Six properties in Montreal owned by Bebawi and his children have been frozen, and the Mounties are asking international authorities to place a restraining order on a million-dollar condo in Clearwater, Fla.
The RCMP alleges Bebawi and Aïssa siphoned off as much as $120 million from SNC-Lavalin through a complex system of fraudulent payments to two "shelf companies" hired for purported "representation agreements."
Some of the money wound up in the hands of Saadi Gadhafi, the son of Libya’s former dictator, Moammar Gadhafi.
None of these allegations has led to Canadian charges, nor have they been proven or tested in court, but they point to a broadening RCMP investigation involving more people and a longer span of time.
Bebawi’s Toronto lawyer, Scott Hutchison, cautions that the claims laid out in the affidavit remain "untested allegations made in the context of an unfinished and complex investigation. It is not easy for someone in Mr. Bebawi’s position to be in the spotlight, under suspicion and without a legal forum in which to respond.
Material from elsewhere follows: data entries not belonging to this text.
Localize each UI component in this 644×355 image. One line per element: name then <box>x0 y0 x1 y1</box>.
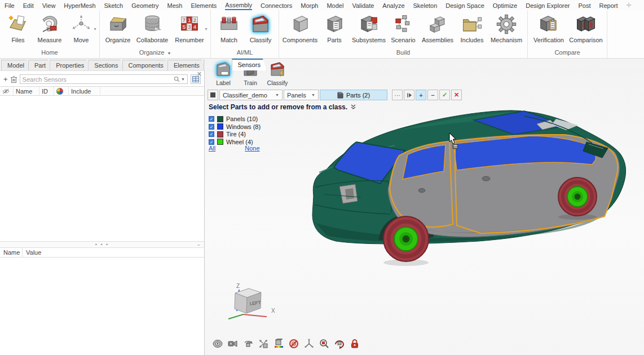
menu-sketch[interactable]: Sketch <box>104 1 123 10</box>
classify-tool[interactable]: Classify <box>266 60 289 86</box>
menu-report[interactable]: Report <box>599 1 618 10</box>
menu-validate[interactable]: Validate <box>352 1 374 10</box>
menu-view[interactable]: View <box>42 1 56 10</box>
menu-optimize[interactable]: Optimize <box>493 1 517 10</box>
collapse-prompt-icon[interactable] <box>351 104 356 110</box>
color-column-header[interactable] <box>54 87 69 95</box>
name-column-header[interactable]: Name <box>14 87 39 95</box>
graphics-viewport[interactable]: Label Train Classify <box>205 59 644 355</box>
delete-sensor-icon[interactable] <box>11 76 17 83</box>
legend-links: All None <box>209 145 271 152</box>
ribbon-item-renumber[interactable]: 7 1 2 5 3 4 Renumber ▼ <box>171 12 208 43</box>
menu-file[interactable]: File <box>5 1 15 10</box>
ribbon-item-organize[interactable]: Organize <box>102 12 134 43</box>
class-row-windows[interactable]: ✓ Windows (8) <box>209 123 261 131</box>
menu-overflow-icon[interactable]: ✛ <box>627 2 632 9</box>
clear-highlight-icon[interactable] <box>289 339 299 349</box>
parts-selection-field[interactable]: Parts (2) <box>320 90 387 100</box>
renumber-dropdown-arrow[interactable]: ▼ <box>204 27 208 31</box>
menu-edit[interactable]: Edit <box>23 1 34 10</box>
menu-mesh[interactable]: Mesh <box>167 1 183 10</box>
rotate-view-icon[interactable] <box>243 339 253 349</box>
search-filter-dropdown-icon[interactable]: ▼ <box>181 77 185 81</box>
menu-hypermesh[interactable]: HyperMesh <box>64 1 95 10</box>
sensor-search-input[interactable] <box>23 76 174 83</box>
tab-components[interactable]: Components <box>122 60 170 70</box>
menu-skeleton[interactable]: Skeleton <box>413 1 438 10</box>
lock-rotation-icon[interactable] <box>350 339 360 349</box>
ribbon-item-mechanism[interactable]: Mechanism <box>488 12 525 43</box>
include-column-header[interactable]: Include <box>69 87 100 95</box>
close-panel-icon[interactable]: ✕ <box>197 70 202 78</box>
select-all-link[interactable]: All <box>209 145 215 152</box>
classifier-dropdown[interactable]: Classifier_demo▼ <box>219 90 283 100</box>
splitter-handle-icon: • • • <box>95 242 109 247</box>
tab-part[interactable]: Part <box>28 60 52 70</box>
ribbon-group-home: Files Measure <box>0 10 100 58</box>
options-button[interactable]: ··· <box>392 90 403 100</box>
menu-post[interactable]: Post <box>578 1 590 10</box>
tab-sections[interactable]: Sections <box>88 60 124 70</box>
add-to-class-button[interactable]: + <box>416 90 426 100</box>
menu-model[interactable]: Model <box>327 1 343 10</box>
wheel-checkbox[interactable]: ✓ <box>209 139 214 145</box>
menu-design-explorer[interactable]: Design Explorer <box>526 1 570 10</box>
tab-sensors[interactable]: Sensors <box>232 59 267 70</box>
sensor-tree-area[interactable] <box>0 96 204 241</box>
menu-morph[interactable]: Morph <box>301 1 318 10</box>
windows-checkbox[interactable]: ✓ <box>209 124 214 130</box>
collapse-section-icon[interactable]: ⌄ <box>196 241 202 247</box>
fit-view-icon[interactable] <box>258 339 268 349</box>
confirm-button[interactable]: ✓ <box>439 90 450 100</box>
spin-view-icon[interactable] <box>334 339 345 349</box>
ribbon-item-measure[interactable]: Measure <box>34 12 65 43</box>
class-row-tire[interactable]: ✓ Tire (4) <box>209 131 261 138</box>
ribbon-item-parts[interactable]: Parts <box>319 12 350 43</box>
zoom-select-icon[interactable] <box>319 339 329 349</box>
scope-dropdown[interactable]: Panels▼ <box>284 90 319 100</box>
menu-elements[interactable]: Elements <box>191 1 217 10</box>
tab-properties[interactable]: Properties <box>50 60 90 70</box>
menu-design-space[interactable]: Design Space <box>445 1 484 10</box>
ribbon-item-move[interactable]: Move ▼ <box>65 12 97 43</box>
panels-checkbox[interactable]: ✓ <box>209 116 214 122</box>
remove-from-class-button[interactable]: − <box>427 90 438 100</box>
view-orientation-cube[interactable]: Z LEFT X <box>223 282 277 322</box>
menu-analyze[interactable]: Analyze <box>382 1 404 10</box>
ribbon-item-match[interactable]: Match <box>213 12 245 43</box>
select-none-link[interactable]: None <box>245 145 259 152</box>
ribbon-item-includes[interactable]: Includes <box>456 12 488 43</box>
ribbon-item-assemblies[interactable]: Assemblies <box>419 12 456 43</box>
property-value-column[interactable]: Value <box>23 249 41 256</box>
class-row-panels[interactable]: ✓ Panels (10) <box>209 116 261 123</box>
tire-checkbox[interactable]: ✓ <box>209 131 214 137</box>
display-legend-icon[interactable] <box>274 339 284 349</box>
panel-splitter[interactable]: • • • ⌄ <box>0 241 204 248</box>
reject-button[interactable]: ✕ <box>451 90 462 100</box>
ribbon-item-subsystems[interactable]: Subsystems <box>350 12 387 43</box>
ribbon-item-collaborate[interactable]: Collaborate <box>134 12 171 43</box>
move-dropdown-arrow[interactable]: ▼ <box>93 27 97 31</box>
ribbon-item-scenario[interactable]: Scenario <box>387 12 419 43</box>
menu-connectors[interactable]: Connectors <box>261 1 292 10</box>
view-options-icon[interactable] <box>213 339 223 349</box>
property-table-area[interactable] <box>0 258 204 355</box>
advance-button[interactable] <box>404 90 414 100</box>
camera-standard-views-icon[interactable] <box>228 339 238 349</box>
ribbon-item-verification[interactable]: Verification <box>530 12 567 43</box>
ribbon-item-comparison[interactable]: Comparison <box>567 12 605 43</box>
axes-triad-icon[interactable] <box>304 339 314 349</box>
ribbon-item-classify[interactable]: Classify <box>245 12 276 43</box>
search-icon[interactable] <box>174 76 180 82</box>
visibility-column-header[interactable] <box>0 87 14 95</box>
tab-model[interactable]: Model <box>1 60 30 70</box>
entity-type-button[interactable] <box>208 90 218 100</box>
menu-geometry[interactable]: Geometry <box>131 1 158 10</box>
tab-elements[interactable]: Elements <box>167 60 206 70</box>
menu-assembly[interactable]: Assembly <box>225 1 252 10</box>
id-column-header[interactable]: ID <box>39 87 54 95</box>
property-name-column[interactable]: Name <box>0 248 23 257</box>
ribbon-item-files[interactable]: Files <box>2 12 34 43</box>
ribbon-item-components[interactable]: Components <box>281 12 319 43</box>
add-sensor-button[interactable]: + <box>3 77 8 82</box>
"Everyone who is judging Mr. Bebawi and others," added Hutchison, who said his client is somewhere in the Middle East, "should remember that they are real people with families, and that their reputations and lives are affected by this kind of attention."
Bebawi came under scrutiny soon after the Swiss detained Aïssa in April 2011. Swiss authorities formally asked for the RCMP's help, and that led to a raid on SNC-Lavalin offices and spawned Project Assistance, the RCMP’s own investigation. Through interviews with several SNC-Lavalin executives, an investigation of SNC-Lavalin emails and a forensic audit of bank accounts controlled by SNC, Aïssa and Bebawi, the following story unfolded.
RCMP alleges fraud, bribery against SNC-Lavalin itself
The RCMP's affidavit spells out a sprawling theory of what went on inside Montreal-based SNC-Lavalin starting in 2001. Investigators examined 11 "representation agreements" — signed off by at least four other SNC-Lavalin executives—in which the RCMP alleges fraud and bribery.
The shareholders were the victims, alleges Beaulieu.
"Riadh Ben Aïssa's close relationship with Saadi Gadhafi was a major asset to SNC-Lavalin who was well aware of it and fostered the relationship," the RCMP corporal wrote in his affidavit, adding that SNC paid for some of Gadhafi's expenses when he travelled throughout Canada.
"SNC-Lavalin Group Inc. was a party to the above-mentioned frauds," he adds, "because these frauds were committed by at least one of its senior officers with the intent at least in part to benefit SNC-Lavalin Group Inc."
SNC-Lavalin spokeswoman Leslie Quinton said Wednesday in a statement that the company undertook an internal investigation last year and shared it with authorities in March 2012 "in the hope that it would assist them to get to the bottom of what had occurred. Some of this information appears to have been included in the affidavit."
Thursday Quinton issued a further statement that "while former employees have been charged in relation to actions taken without the knowledge of the Company, no charges have been laid against the Company. {SNC} intends to pursue anyone who has misused or misappropriated company funds in order to recover those funds for the Company and for shareholders."
Analyst Anthony Scilipoti, a vice-president of Veritas Investment Research, has studied SNC-Lavalin for some time and has been highly critical of the company. He reviewed the unsealed RCMP affidavit, and says the latest accusations show "the issues were pervasive. This was not an isolated incident. This goes beyond one or two individuals.
"This is something that's part of the way the company does business."
Scilipoti feels that because of the way the company benefited from the billions of dollars of contracts won by Bebawi and Aïssa, "the investigation needs to continue and go deeper. We need to bring, as the company even admits, some — whoever the people are — to justice."